5 stars for the m file and 6 stars for customer service. Thanks Markus!

Darin McCoy

No improvement running the multicoredemo.m file

Elapsed time running STARTMULTICOREMASTER: 21.53 seconds.
Elapsed time running STARTMULTICOREMASTER: 21.67 seconds.
Elapsed time running STARTMULTICOREMASTER: 21.31 seconds.
Elapsed time running STARTMULTICOREMASTER: 21.31 seconds.
Elapsed time running STARTMULTICOREMASTER: 21.30 seconds.
Elapsed time without slave support: 21.14 seconds.
Elapsed time running TESTFUN directly: 20.00 seconds.

Johnny Ta

awesome. you're my savior. the code works like charm!

Torfinn

Thank you for these tools, they are vastly useful and will save me much time.

Hamid Badi

Great

Hamid Badi

Robert Stead

I'm having problems with the lasterror function in this code. There appear to be several instances where the lasterror function is passed a string 'reset' as an input argument, but the function lasterror is only defined for inputs of structure type. This causes errors at several points in the code, and I am unable to run the multicoredemo routine. I'm sure this is something I'm doing wrong, but I'd be grateful if someone could help me!

Karl

Karl (view profile)

Hi Markus,

first of all -- you've developed a great tool that helps me a lot with my simulations in the field of audio signal processing. Seeing my dual quad core at 100% (instead of 13%) load warms my heart :).
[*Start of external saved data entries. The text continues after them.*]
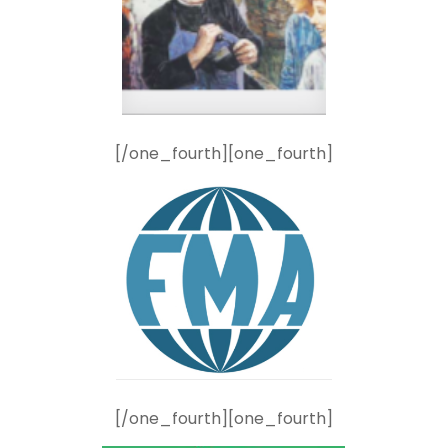
[/one_fourth][one_fourth]
[/one_fourth][one_fourth]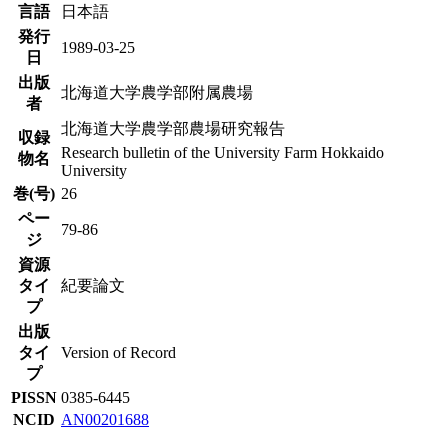
言語
日本語
発行
1989-03-25
日
出版
北海道大学農学部附属農場
者
北海道大学農学部農場研究報告
収録
Research bulletin of the University Farm Hokkaido
物名
University
巻(号)
26
ペー
79-86
ジ
資源
タイ
紀要論文
プ
出版
タイ
Version of Record
プ
PISSN
0385-6445
NCID
AN00201688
Well, I'm not sure whether I'm getting something wrong here, but I had some problems when the function that is executed by the multicoremaster() (and the slaves) has more than one return value. It seems that in this case all but the first return values get lost. I applied a little trick that I found out about some time ago to solve this problem:
Everytime that feval() is called (in startmulticoremaster() and startmulticoreslave() ) I added something like this:

N_returnValues = nargout(functionHandleCell{k});
clear('returnValue'); % this is dirty! The next call doesn't work
     % without clearing "returnValue" beforehand if
     % N_returnValues==1. If it's greater->no
     % problem (even without clearing
     % "returnValue")
[returnValue{1:N_returnValues}] = feval(functionHandleCell{k}, parameterCell{k}{:}); % ha!
resultCell{k} = returnValue;

Doing so, the resultsCell that is returned from startmulticoremaster() is always a cell -- even if the called function has only one return value...

I hope this is of any value to anybody and that I'm not causing trouble by posting this hack :). I'm always open to learn a better solution....
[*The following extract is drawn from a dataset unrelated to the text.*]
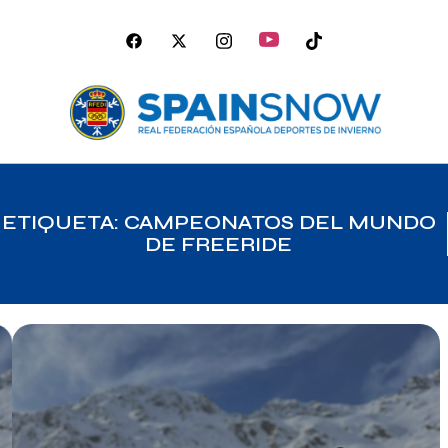
ETIQUETA: CAMPEONATOS DEL MUNDO
DE FREERIDE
Cheers, and thanks again for Multicore!

    Karl

Karl

Karl (view profile)

DAdler

DAdler (view profile)

Thank you very much for this great tool! I started using your code a few of months ago, and I must say it saved me lots of hours of work.
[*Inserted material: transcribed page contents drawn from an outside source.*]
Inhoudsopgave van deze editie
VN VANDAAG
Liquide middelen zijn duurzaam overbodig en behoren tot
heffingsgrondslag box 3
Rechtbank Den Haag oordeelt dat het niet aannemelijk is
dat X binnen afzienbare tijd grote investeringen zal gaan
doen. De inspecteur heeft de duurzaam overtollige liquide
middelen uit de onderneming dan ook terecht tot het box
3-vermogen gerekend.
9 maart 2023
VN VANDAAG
Awesome tool, I use it for fitting a computationally expensive financial model and it works just great. Thanks a lot for publishing it!! Johannes

Amir

Amir (view profile)

I have little bit of problem running the master and slave processes over the network. I am not sure how to share the folder over a linux network!
Anybody can help?

German

German (view profile)

sorry just missed to start a second matlab session with "startmulticoreslave".
Great code.

German

German (view profile)

Hello, when i am running the multicoredemo, only the master is working, but not the slave. What am i doing wrong?
multithreading unabled/ is set to one core.
I use a duo core processor with windows vista and Matlab 7.8.0 R2009a 64-bit.
Thank you very much.

Nir

Nir (view profile)

Great Work !
Speeds up my work more than twice on a quad computer. Not much change had to be done in order to use it.
Thanks
Nir

Thomas

Thomas (view profile)

Great tool!

dpb10

dpb10 (view profile)

Richard

Brilliant tool! Great being able to sit back and watch a progress bar sliding along as a room full of computers gets to work doing your simulation.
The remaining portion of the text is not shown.